Machine learning algorithms have recently been used on social media to create “bot-generated” images and sentences. One fun aspect of this generated work is that the tone of the original work tends to shine through, despite the fact that the generated work is often a jumble of conceptually unrelated words.
A great example of generated content is /r/SubredditSimulator, which is an online forum populated entirely by bots creating nonsensical posts.
I wanted to experiment with these machine learning tools and generate something interesting, but I also wanted to use machine learning to capture a tone that was instantly recognizable. At the time, I had been playing Dark Souls, and the item descriptions in that game immediately came to mind. The text of Dark Souls is evocative and esoteric, and I thought it would be interesting (and potentially humorous) to see whether a machine-learning algorithm could imitate those qualities.
Environment Setup
After a brief investigation, I found a Python module that closely aligned with my goals: textgenrnn. This module requires TensorFlow as a prerequisite, so I installed the latest version of TensorFlow in a Python virtual environment (or “venv”).
I also knew that I was going to be training this model from scratch, and that training machine learning models is a computationally intensive task. Rather than rely on my CPU, I decided to leverage the parallel processing power of my GPU. Instructions on how to configure a GPU for use with TensorFlow can be found here.
I configured everything to get all these pieces working nicely together. I also had to avoid some bugs in these libraries:
- Use a version of Python supported by TensorFlow
- Use a version of CUDA supported by TensorFlow
- Install cuDNN (install guide)
- Install textgenrnn from source instead of from a package manager (GitHub issue)
- Set some TensorFlow settings at the start of my script (GitHub issue)

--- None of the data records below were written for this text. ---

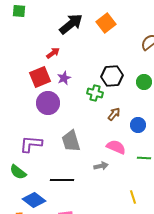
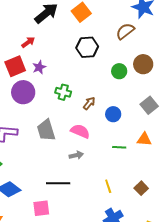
black hexagon: (112, 76) -> (87, 47), moved
green cross: (95, 93) -> (63, 92), moved
pink semicircle: (116, 147) -> (80, 131), moved
black line: (62, 180) -> (58, 183), moved

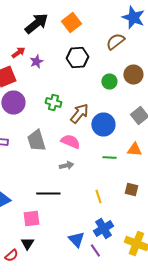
purple star: (39, 67) -> (36, 62), moved
brown arrow: (89, 103) -> (79, 114), size x1.5
blue circle: (113, 114) -> (103, 124), size x1.5
brown square: (141, 188) -> (131, 190), moved, turned -32

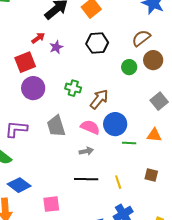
brown semicircle: (115, 42) -> (141, 38), moved
blue circle: (103, 124) -> (115, 124), moved
black line: (48, 194) -> (86, 179), moved

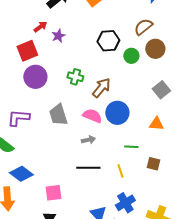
black hexagon: (97, 43) -> (108, 41), moved
green line: (129, 143) -> (131, 147), moved

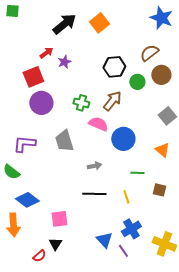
brown arrow: (101, 88) -> (112, 101), moved
pink semicircle: (92, 116) -> (98, 124), moved
orange triangle: (156, 124) -> (162, 150), turned 35

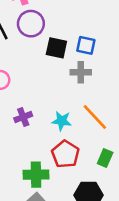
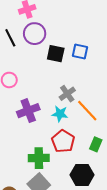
gray cross: (81, 72) -> (67, 94), moved, turned -35
purple cross: (23, 117) -> (28, 111), size x1.5

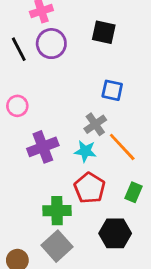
blue square: (80, 52) -> (112, 90), moved
black square: (56, 54) -> (104, 32), moved

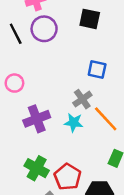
red pentagon: (90, 188) -> (67, 177), moved
green cross: (57, 211) -> (37, 168), moved, turned 30

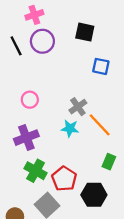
blue square: (97, 69) -> (101, 66), moved
pink circle: (14, 83) -> (30, 100), moved
purple cross: (37, 119) -> (26, 138), moved

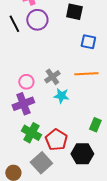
pink circle: (30, 100) -> (26, 82), moved
gray cross: (78, 107) -> (52, 77), moved
orange line: (100, 125) -> (86, 74), moved, turned -50

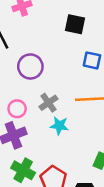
purple circle: (37, 20) -> (30, 66), moved

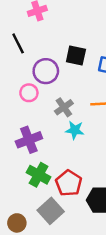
black square: (75, 24) -> (76, 55), moved
pink circle: (17, 109) -> (29, 93), moved

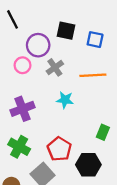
gray cross: (64, 107) -> (55, 67), moved
green cross: (39, 175) -> (19, 147), moved

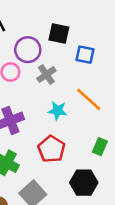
blue square: (95, 40) -> (85, 55), moved
orange line: (93, 75) -> (89, 99), moved, turned 45
red pentagon: (59, 149) -> (51, 149), moved

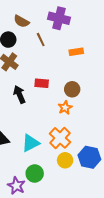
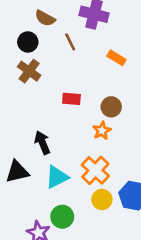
orange rectangle: (76, 52) -> (116, 58), turned 40
black arrow: (19, 94) -> (42, 143), moved

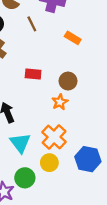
cyan triangle: (57, 177) -> (20, 143), turned -40
yellow circle: (102, 200) -> (49, 163), moved

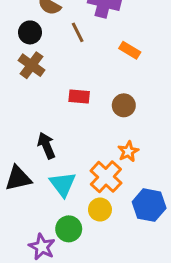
orange star: (60, 102) -> (128, 151), moved

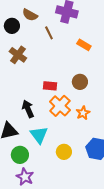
black circle: (30, 32) -> (12, 26), moved
red rectangle: (79, 96) -> (50, 86), moved
orange cross: (106, 177) -> (60, 106), moved
green circle: (69, 229) -> (20, 155), moved

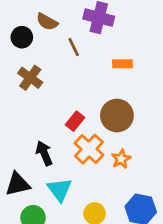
orange rectangle: (84, 45) -> (123, 64), turned -32
brown circle: (80, 82) -> (117, 116), size x1.5
red rectangle: (50, 86) -> (75, 121), turned -56

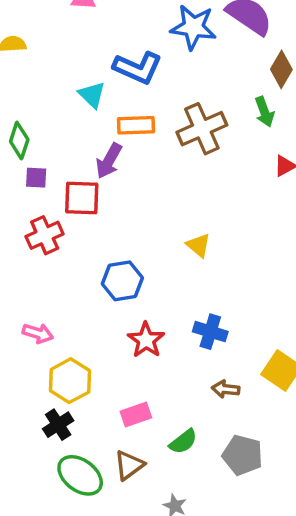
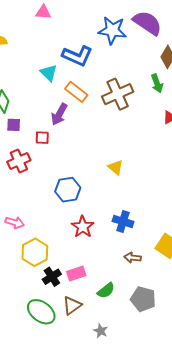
orange rectangle: (136, 125) -> (76, 92), turned 40
red square: (82, 198) -> (42, 138), size x0.6
black cross: (58, 425) -> (52, 277), moved

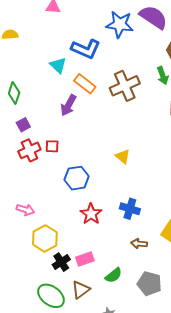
purple square: (14, 125) -> (23, 125), moved, turned -32
red square: (42, 138) -> (52, 146), moved

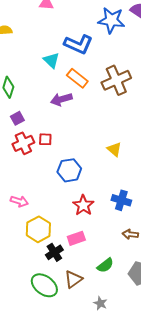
purple arrow: (68, 105) -> (61, 99), turned 45
pink rectangle: (85, 259) -> (76, 238), moved

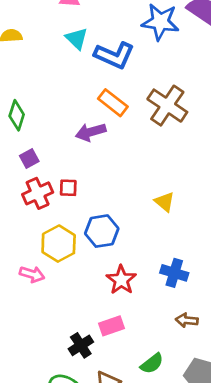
cyan triangle: (51, 60) -> (77, 39), moved
brown cross: (116, 80) -> (167, 106), turned -32
yellow hexagon: (38, 229) -> (59, 244), moved

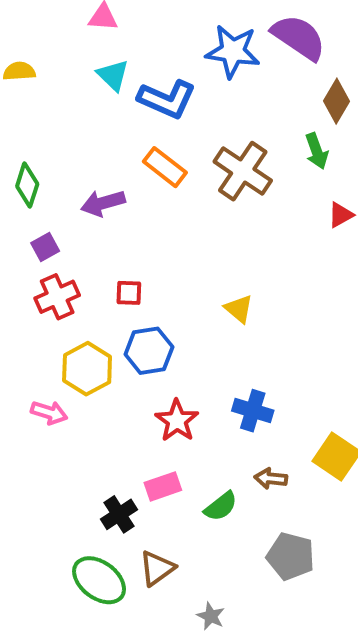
purple arrow: (91, 132) -> (103, 203), moved
red square: (68, 188) -> (129, 293), moved
green semicircle: (152, 364) -> (221, 506), moved

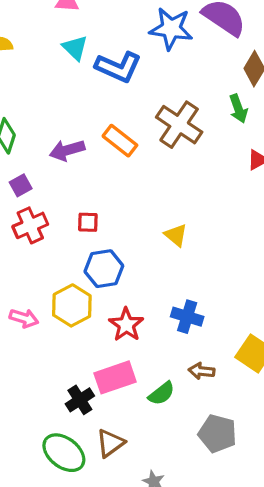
orange rectangle: (165, 167) -> (120, 141), moved
yellow hexagon: (87, 369) -> (72, 305), moved
pink rectangle: (163, 486) -> (115, 377), size x1.4

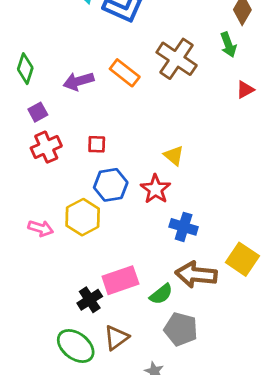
red star: (126, 325) -> (156, 189), moved
brown arrow: (202, 371) -> (196, 275), size x1.8
gray pentagon: (218, 433) -> (181, 329), moved

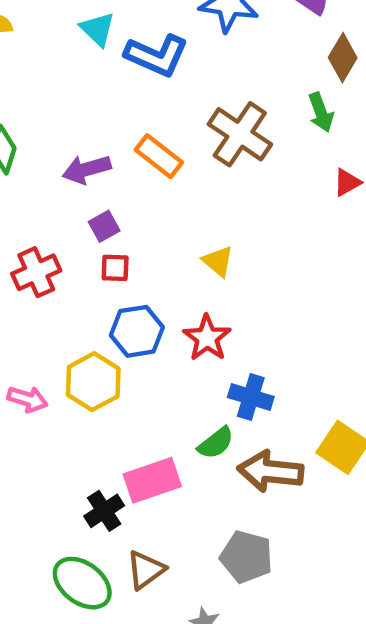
purple square: (38, 112) -> (104, 226), moved
yellow triangle: (174, 155) -> (218, 261), moved
green semicircle: (161, 294) -> (216, 443), moved

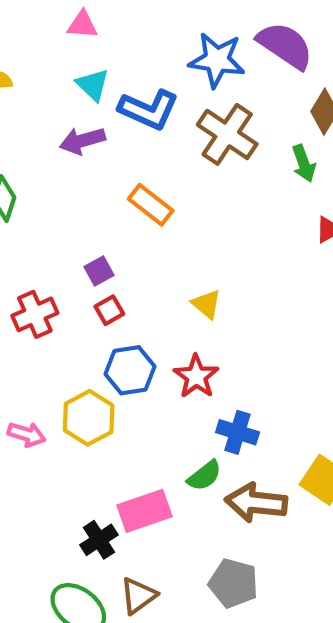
brown cross: (240, 134) -> (227, 134), moved
purple arrow: (87, 169) -> (82, 141), moved
red square: (115, 268) -> (109, 310), turned -32

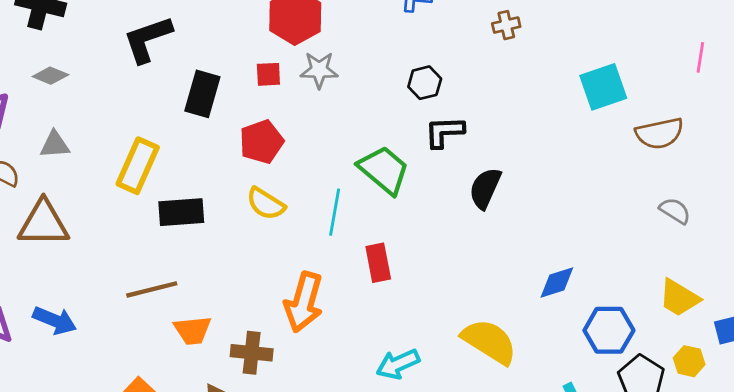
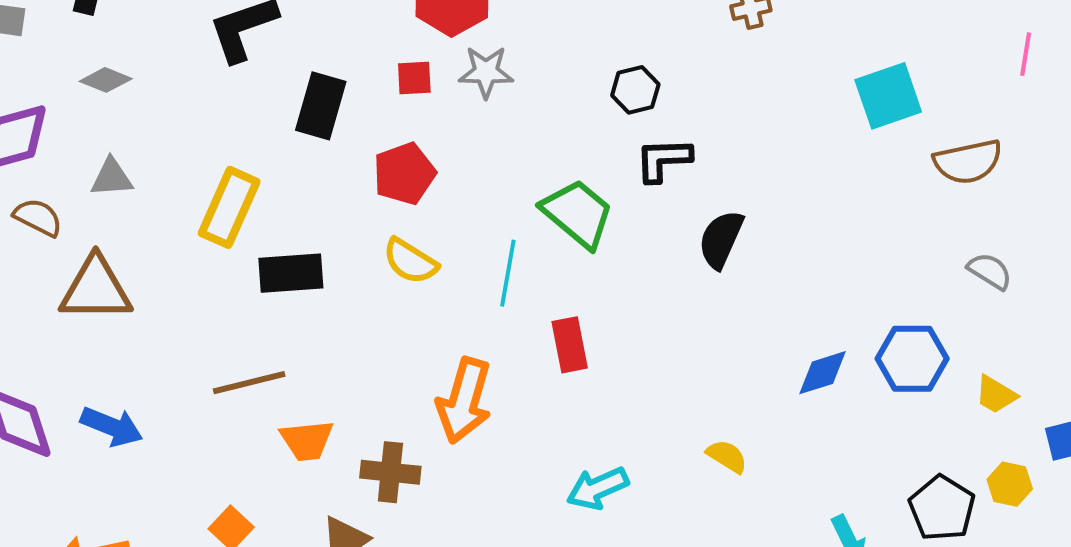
yellow trapezoid: (679, 298) -> (996, 395), size x0.7
blue hexagon: (609, 330) -> (912, 359), moved
yellow semicircle: (489, 342) -> (727, 456), size x0.5

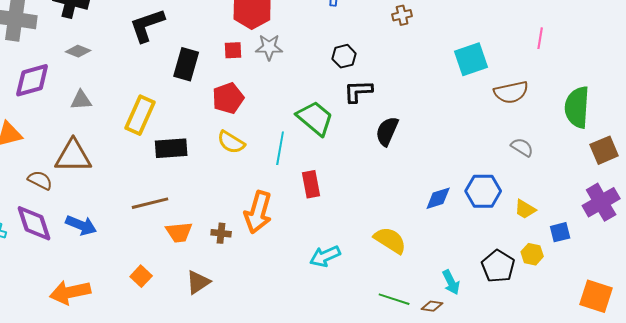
brown semicircle: (38, 217) -> (40, 180), moved
yellow semicircle: (727, 456) -> (390, 240), size x1.6
brown cross: (390, 472) -> (221, 233), moved, size x0.7

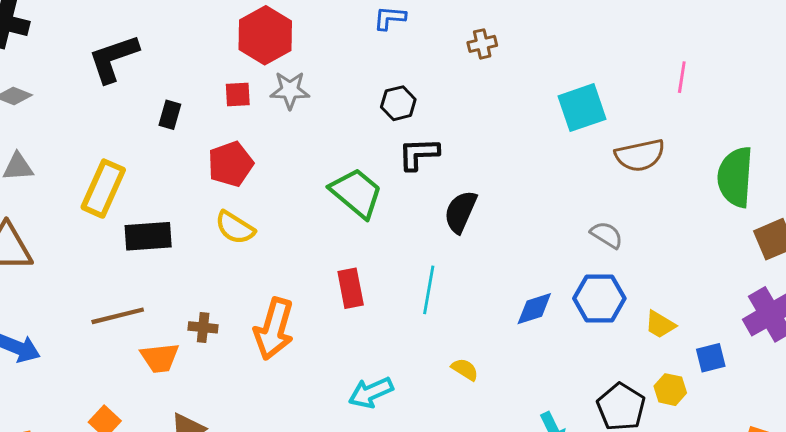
black rectangle: (186, 64) -> (170, 115), size x0.6
gray semicircle: (522, 147) -> (607, 235), moved
cyan line: (280, 148) -> (429, 290), moved
brown cross: (221, 233) -> (203, 327), moved
yellow semicircle: (390, 240) -> (465, 369), size x0.6

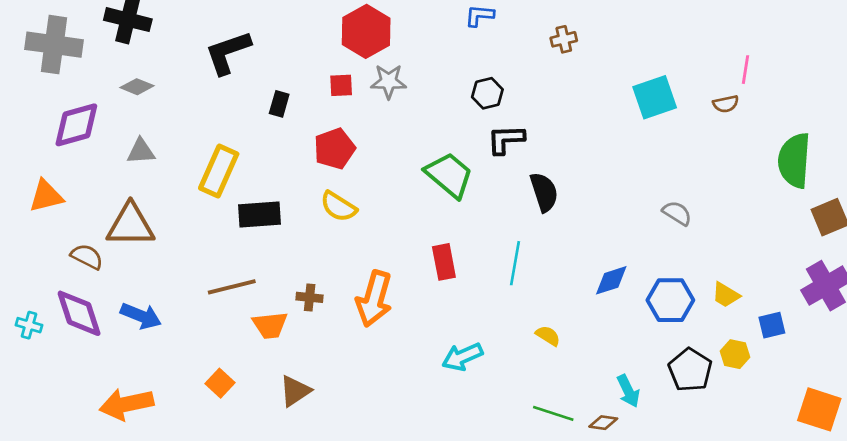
brown semicircle: (640, 155) -> (726, 104), moved, size x0.6
black semicircle: (461, 212) -> (544, 192), turned 138
blue hexagon: (599, 298) -> (670, 300), moved

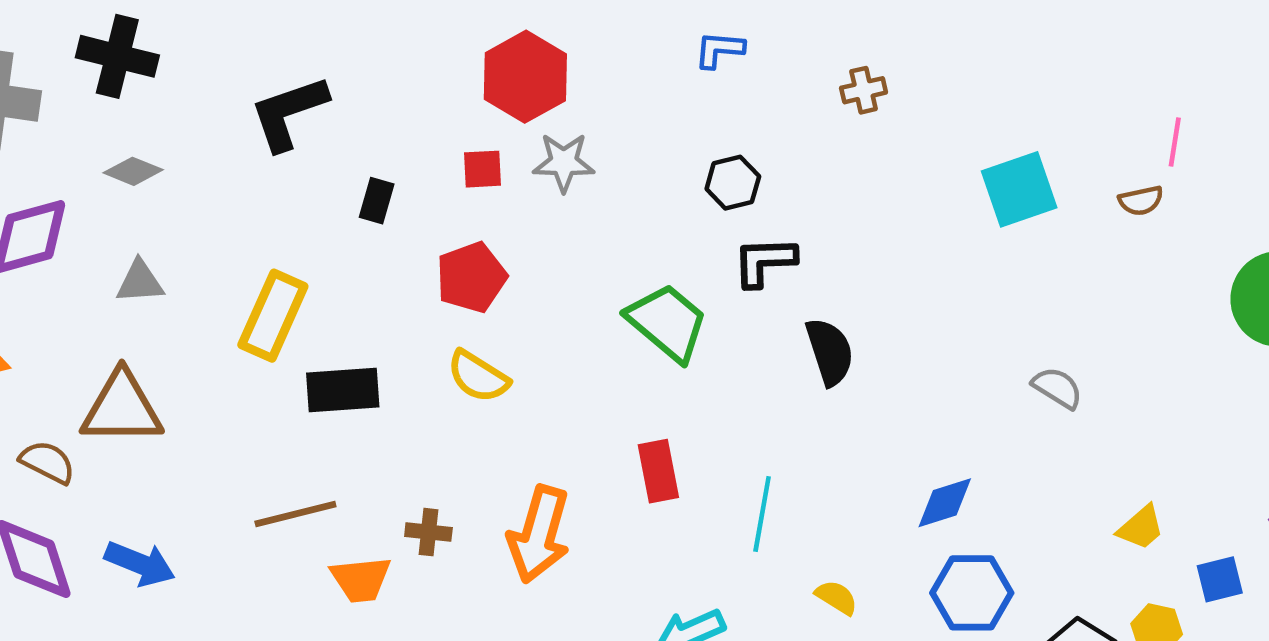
cyan line: (515, 263) -> (762, 514), moved
yellow trapezoid: (726, 295) -> (1141, 528), turned -72
blue hexagon: (670, 300) -> (972, 593), moved

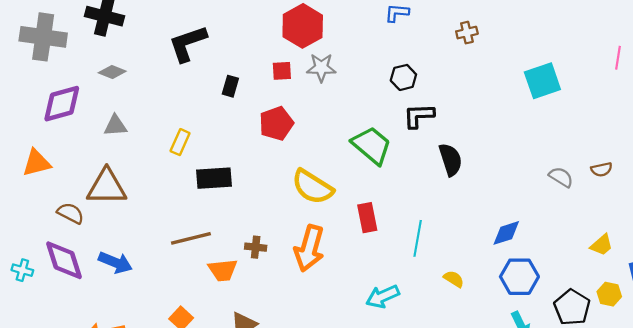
brown semicircle: (1141, 201) -> (602, 169), moved
yellow rectangle: (273, 316) -> (180, 142), size x0.6
yellow semicircle: (478, 376) -> (313, 187), moved, size x1.4

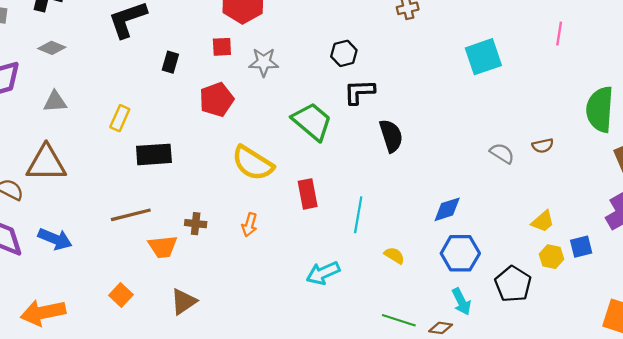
gray star: (321, 68) -> (264, 62), moved
orange arrow: (309, 248) -> (249, 225), size x0.5
yellow hexagon: (609, 294) -> (551, 257), moved

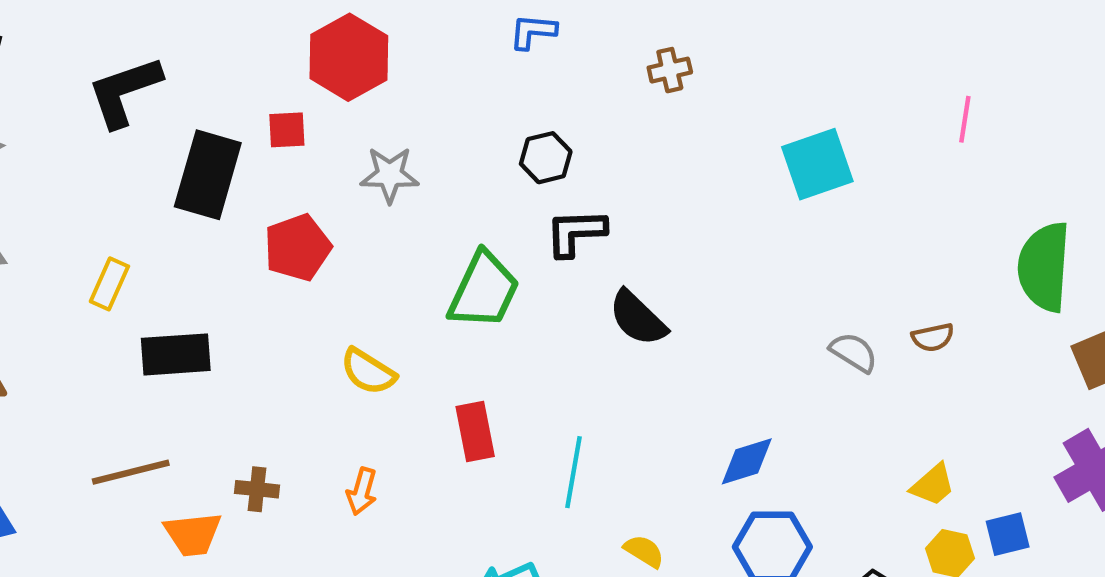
red square: (222, 47) -> (287, 130), moved
black rectangle: (170, 62) -> (208, 175), size x2.0
green trapezoid: (312, 121) -> (484, 290), turned 75
black semicircle: (391, 136) -> (638, 318), turned 152
yellow semicircle: (253, 163) -> (368, 372), size x0.7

After completing all these steps, I had an environment that could run textgenrnn
and leverage my GPU’s processing power. To test out my environment, I used the Python console to complete the first example provided by the textgenrnn documentation:
Python 3.9.7 (tags/v3.9.7:1016ef3, Aug 30 2021, 20:19:38) [MSC v.1929 64 bit (AMD64)] on win32
> from textgenrnn import textgenrnn
> textgen = textgenrnn()
2021-12-20 13:30:59.446801: I tensorflow/core/platform/cpu_feature_guard.cc:151] This TensorFlow binary is optimized with oneAPI Deep Neural Network Library (oneDNN) to use the following CPU instructions in performance-critical operations: AVX AVX2
To enable them in other operations, rebuild TensorFlow with the appropriate compiler flags.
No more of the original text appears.